A shiver ran down Ren's spine as the chilling realization sank in while reading through some of the manuscripts in the musty room. The sight of the brothers, once comfortably familiar, now seemed menacing and malevolent; their occasionally curiously kind faces masked with inscrutable expressions. She felt a sense of lingering dread for the meeting they had scheduled with her later.
When she came face to face with the brother’s that evening, Grayson's strategic mind revealed itself once again. He admitted that he knew that Callum was bringing her back to be their prisoner.
“I knew there was no way that Callum would have left her there in that storm to die. Not when he had those thoughts racing through his mind about the witch. So I followed him.” Grayson admitted.
Bastian's authority took on a sinister edge, his leadership more tyrannical than protective as he laid down the law on her place in the mansion.
“You both made the mistake of not killing her the moment she came into this building. She was to be our sustenance and nothing more until she failed to heal herself and died. Nothing more.”
Even Callum's empathy seemed like a mere facade, he wouldn’t acknowledge her glances and offered no support to her meager protests.
“She has been that for us brother. No need to have an aneurysm over such a trivial thing.” Callum casually mentioned while pouring a glass of his favorite liquor.
Finally Bastian seemed to have had enough, and he snapped with terrifying ferocity. He launched forward to stand before Ren in a blur of motion that boggled the mind
With a heavy fist he struck her down.
He roared and with savage intensity, crippled her body with harsh blows, she screamed as skin split and bones cracked under the weight of his fists.
The pain was awful, but when she was on the verge of passing out, he suddenly stopped.

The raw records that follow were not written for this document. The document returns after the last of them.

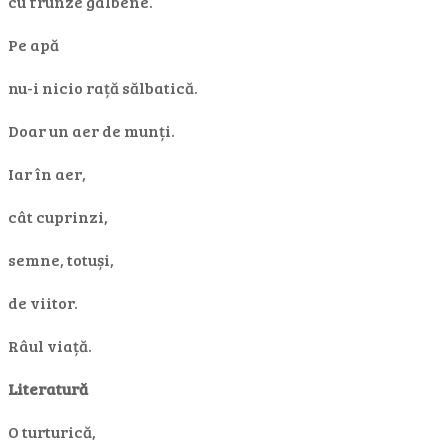
cu frunze galbene.
Pe apă
nu-i nicio rață sălbatică.
Doar un aer de munți.
Iar în aer,
cât cuprinzi,
semne, totuși,
de viitor.
Râul viață.
Literatură
O turturică,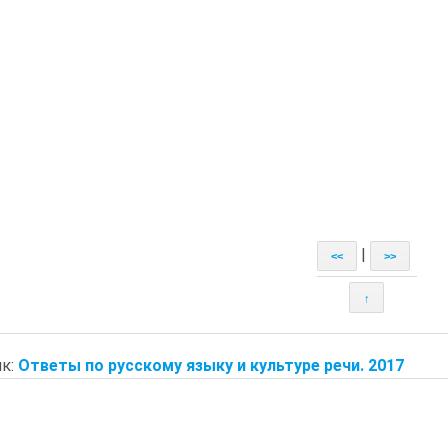
|
<<
>>
↑
к:
Ответы по русскому языку и культуре речи. 2017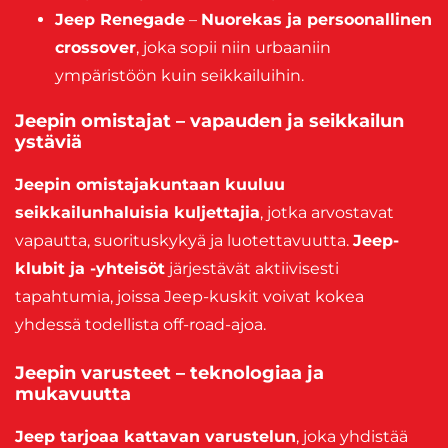
Jeep Renegade
–
Nuorekas ja persoonallinen
crossover
, joka sopii niin urbaaniin
ympäristöön kuin seikkailuihin.
Jeepin omistajat – vapauden ja seikkailun
ystäviä
Jeepin omistajakuntaan kuuluu
seikkailunhaluisia kuljettajia
, jotka arvostavat
vapautta, suorituskykyä ja luotettavuutta.
Jeep-
klubit ja -yhteisöt
järjestävät aktiivisesti
tapahtumia, joissa Jeep-kuskit voivat kokea
yhdessä todellista off-road-ajoa.
Jeepin varusteet – teknologiaa ja
mukavuutta
Jeep tarjoaa kattavan varustelun
, joka yhdistää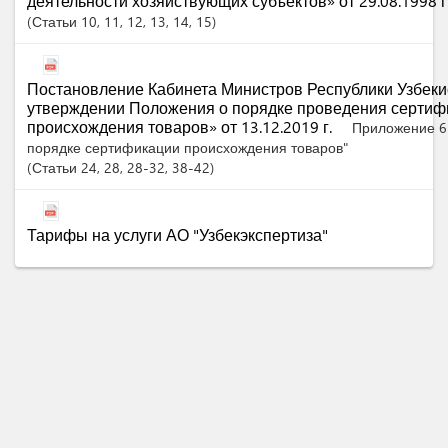
деятельности хозяйствующих субъектов» от 29.08.1998 г
Статьи
10
, 11
, 12
, 13
, 14
, 15
Постановление Кабинета Министров Республики Узбеки
утверждении Положения о порядке проведения сертиф
происхождения товаров» от 13.12.2019 г.
Приложение 6
порядке сертификации происхождения товаров"
Статьи
24
, 28
, 28-32
, 38-42
Тарифы на услуги АО "Узбекэкспертиза"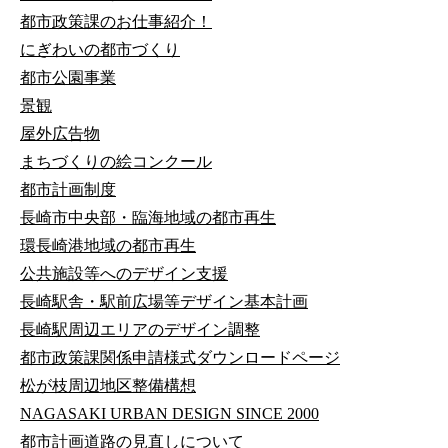
都市政策課のお仕事紹介！
にぎわいの都市づくり
都市公園事業
景観
屋外広告物
まちづくりの絵コンクール
都市計画制度
長崎市中央部・臨海地域の都市再生
環長崎港地域の都市再生
公共施設等へのデザイン支援
長崎駅舎・駅前広場等デザイン基本計画
長崎駅周辺エリアのデザイン調整
都市政策課関係申請様式ダウンロードページ
松が枝周辺地区整備構想
NAGASAKI URBAN DESIGN SINCE 2000
都市計画道路の見直しについて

“You will learn you have no power here. You are just a meal to us, and nothing more.” Bastian straightened his shirt cuffs and turned on his heel to walk away.
Ren slumped into a crippled heap on the floor, her bruised and beaten body so heavy that she had a hard time sitting up. The sound of her muffled sobs called to Bastian like a moth to a flame.
Staring down at her, Bastian beat his chest with immense primal power, one fist punched into his pectoral muscle then again, and again.
He roared with his immense emotion that was hard to decipher what that truly was.
Could it be his own fear?
He grabbed her with one hand by the throat and lifted her as easily as he might have a feather. Then he tossed her to Grayson whose face was twisted and snarling with rows of dripping glistening fangs.
He sank his teeth into her neck and drank, ripping out a chunk of flesh as he tore away and shrieked like a wild animal.
Ren’s nearly lifeless body was left on the floor, discarded like yesterday’s trash.
Twenty-One
Bastian ordered Callum to carry her back to her room and put her in the box. She was half conscious as he dragged her battered figure off the floor and tossed her on his shoulder like nothing more than a sack of potatoes.
“It didn’t have to be this way. You could’ve been happy, you know.” Callum murmured as he carried her reluctantly to her room.
“How could I have?” She whispered with a slur. Her swollen lip made it hard to speak.
“All you had to do was choose me.” His voice was pained.
She felt the thud of him tossing her on the bed, but never heard the door of her prison slam shut.
When she awoke the pain that flooded her entire body made her scream. Loud and long until her last raspy sound erupted from her. Deep and guttural with so much disdain and frustration, her sobs followed.
Betrayed and hurt, Ren felt the walls of the room close in on her. A sense of dizziness and the room spinning made her feel nauseous enough to heave. She tried to hold the contents of her stomach down. Not remembering eating anything, she let go of what she thought would’ve just been bile.
Blood.
She spewed blood. Maybe a swallow’s worth at first, and then a bit more on a second cramping hurl.